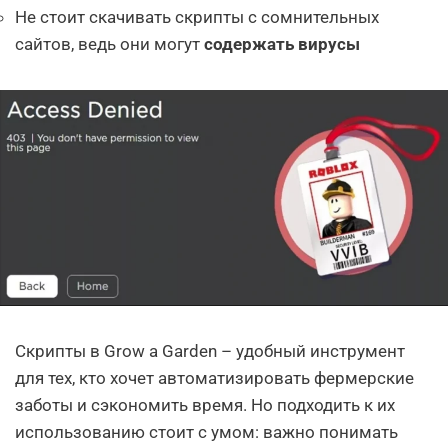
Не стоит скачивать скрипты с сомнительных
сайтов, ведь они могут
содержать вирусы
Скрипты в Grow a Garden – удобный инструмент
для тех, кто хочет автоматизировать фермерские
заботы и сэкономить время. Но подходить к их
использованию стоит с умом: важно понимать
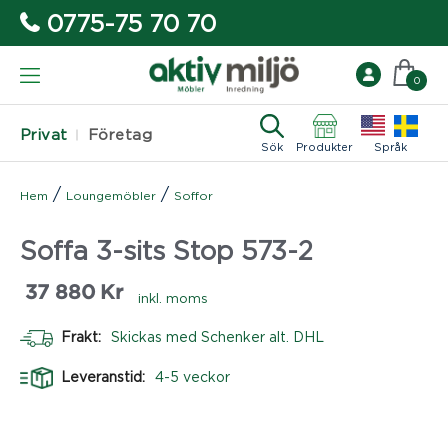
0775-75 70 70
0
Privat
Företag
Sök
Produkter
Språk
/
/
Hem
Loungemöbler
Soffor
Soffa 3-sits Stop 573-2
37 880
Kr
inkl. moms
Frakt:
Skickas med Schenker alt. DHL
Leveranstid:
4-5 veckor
++++++
● ACTIVITY:
Extract from the material all lines containing the string "стоит".

● RESPONSE TO THIS EXERCISE:
Не стоит скачивать скрипты с сомнительных
использованию стоит с умом: важно понимать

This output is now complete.